I enjoyed the diverse ethnic and political set of characters in the book. The three main characters, Anna, a budding young journalist, Jose, a fantasy bookworm, and Henry, a video game-loving kid are young middle schoolers who find themselves suddenly on the hunt for the "Star-Spangled Banner" thief while waiting for their plane to board. These three, although highly intelligent, are also very real and relatible to many readers. And although the trio all attended the museum festivities the night before, it isn't until they are all snowed in at the airport that they introduce themselves to each other and find that they all share a secret bond. It is this bond that unites them in the search to recover the flag. One of the other main characters who adds to the mystery of the plot is Senator Robert Snickerbottom, a good ol' boy politician who is keen on catching the flag thief. He's a character that you love to hate...always good to have one of those in a book.
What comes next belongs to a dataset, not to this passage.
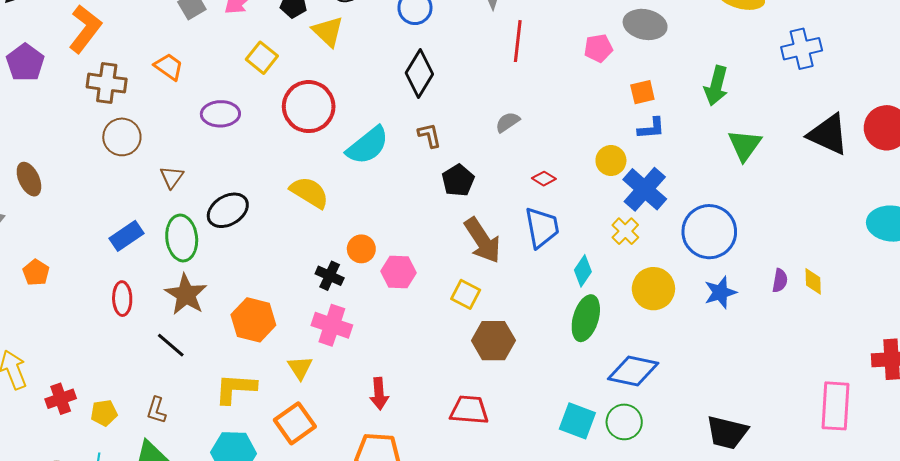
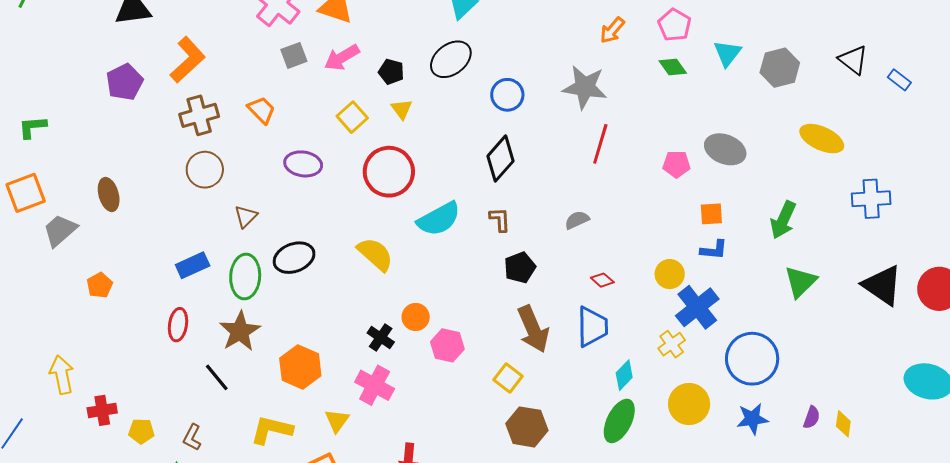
yellow triangle: (328, 31) -> (402, 109), moved, size x0.7
brown cross: (107, 83) -> (199, 115), turned -33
Capture the Flag is not only a mystery, but also an adventure with a bit of history thrown in. The hunt for the thief in different areas of the airport is a kind of behind the scenes look that not many airline passengers get nowadays, and makes the action all the more intriguing. It has just the right mix of good guys and bad guys to make the reader want to read another chapter. I can foresee many of my fourth and fifth grade patrons, girls and boys alike, checking out this book in the future.